▸ **What this task involves**:
From the data below, set down exactly the lines between the one holding "estate looks out on the" and the one holding "cottages, cabins, rooms or", inclusive, and no others.

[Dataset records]
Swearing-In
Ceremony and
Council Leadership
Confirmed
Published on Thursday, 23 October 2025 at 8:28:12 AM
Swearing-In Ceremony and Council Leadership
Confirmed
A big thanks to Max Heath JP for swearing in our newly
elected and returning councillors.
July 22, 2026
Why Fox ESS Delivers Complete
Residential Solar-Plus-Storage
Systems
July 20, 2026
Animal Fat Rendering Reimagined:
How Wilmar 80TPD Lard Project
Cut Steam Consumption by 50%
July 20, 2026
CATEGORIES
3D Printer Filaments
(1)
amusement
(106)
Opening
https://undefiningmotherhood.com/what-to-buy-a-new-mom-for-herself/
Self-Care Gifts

--

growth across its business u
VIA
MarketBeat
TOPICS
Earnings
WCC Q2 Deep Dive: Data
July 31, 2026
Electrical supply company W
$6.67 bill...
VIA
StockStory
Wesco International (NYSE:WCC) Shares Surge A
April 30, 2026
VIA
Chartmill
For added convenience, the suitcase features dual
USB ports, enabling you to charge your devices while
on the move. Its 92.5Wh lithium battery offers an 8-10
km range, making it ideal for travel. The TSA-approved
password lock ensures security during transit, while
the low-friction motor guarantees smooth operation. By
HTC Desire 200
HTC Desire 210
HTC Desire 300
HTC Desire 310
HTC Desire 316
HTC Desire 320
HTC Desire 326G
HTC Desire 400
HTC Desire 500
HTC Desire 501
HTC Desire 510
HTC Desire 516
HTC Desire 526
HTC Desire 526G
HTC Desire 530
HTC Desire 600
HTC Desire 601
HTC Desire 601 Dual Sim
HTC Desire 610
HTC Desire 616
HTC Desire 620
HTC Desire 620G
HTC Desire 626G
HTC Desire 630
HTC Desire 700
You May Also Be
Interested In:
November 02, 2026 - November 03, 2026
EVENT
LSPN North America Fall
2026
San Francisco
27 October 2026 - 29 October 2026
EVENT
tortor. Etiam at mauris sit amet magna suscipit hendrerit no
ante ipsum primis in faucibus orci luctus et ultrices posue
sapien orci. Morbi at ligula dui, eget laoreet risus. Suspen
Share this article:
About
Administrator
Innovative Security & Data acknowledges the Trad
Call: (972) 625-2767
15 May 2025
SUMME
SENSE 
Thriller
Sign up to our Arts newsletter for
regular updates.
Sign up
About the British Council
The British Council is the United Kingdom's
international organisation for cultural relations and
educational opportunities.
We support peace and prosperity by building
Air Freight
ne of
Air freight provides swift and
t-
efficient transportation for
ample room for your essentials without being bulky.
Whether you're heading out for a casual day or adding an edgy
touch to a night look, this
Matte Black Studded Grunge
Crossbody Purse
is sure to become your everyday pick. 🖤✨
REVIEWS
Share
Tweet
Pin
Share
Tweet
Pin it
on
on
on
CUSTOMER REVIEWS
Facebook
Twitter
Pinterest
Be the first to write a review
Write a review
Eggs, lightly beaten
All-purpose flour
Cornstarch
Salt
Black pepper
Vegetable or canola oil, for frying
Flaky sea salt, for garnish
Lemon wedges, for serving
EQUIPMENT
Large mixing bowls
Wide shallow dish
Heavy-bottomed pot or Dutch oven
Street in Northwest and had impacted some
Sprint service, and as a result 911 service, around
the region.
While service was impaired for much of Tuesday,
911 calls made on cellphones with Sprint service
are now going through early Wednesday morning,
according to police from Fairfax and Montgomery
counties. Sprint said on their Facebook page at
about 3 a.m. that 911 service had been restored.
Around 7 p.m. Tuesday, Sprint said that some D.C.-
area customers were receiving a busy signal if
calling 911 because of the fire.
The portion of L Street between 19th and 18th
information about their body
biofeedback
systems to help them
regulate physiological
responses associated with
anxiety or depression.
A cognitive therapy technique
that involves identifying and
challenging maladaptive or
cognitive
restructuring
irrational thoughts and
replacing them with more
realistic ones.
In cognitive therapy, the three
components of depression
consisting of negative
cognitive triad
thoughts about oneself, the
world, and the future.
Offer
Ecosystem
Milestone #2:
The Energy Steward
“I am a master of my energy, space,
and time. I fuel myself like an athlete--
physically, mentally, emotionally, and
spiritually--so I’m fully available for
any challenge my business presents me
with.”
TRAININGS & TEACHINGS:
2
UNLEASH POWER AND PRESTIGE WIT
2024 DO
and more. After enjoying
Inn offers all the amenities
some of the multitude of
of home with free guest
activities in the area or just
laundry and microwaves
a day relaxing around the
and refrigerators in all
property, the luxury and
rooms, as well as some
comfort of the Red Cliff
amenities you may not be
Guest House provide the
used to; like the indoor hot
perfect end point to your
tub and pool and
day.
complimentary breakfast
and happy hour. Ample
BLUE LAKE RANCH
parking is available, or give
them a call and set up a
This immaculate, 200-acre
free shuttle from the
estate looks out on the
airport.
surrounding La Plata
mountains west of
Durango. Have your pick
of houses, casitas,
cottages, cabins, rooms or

▸ **Finished task**:
estate looks out on the
airport.
surrounding La Plata
mountains west of
Durango. Have your pick
of houses, casitas,
cottages, cabins, rooms or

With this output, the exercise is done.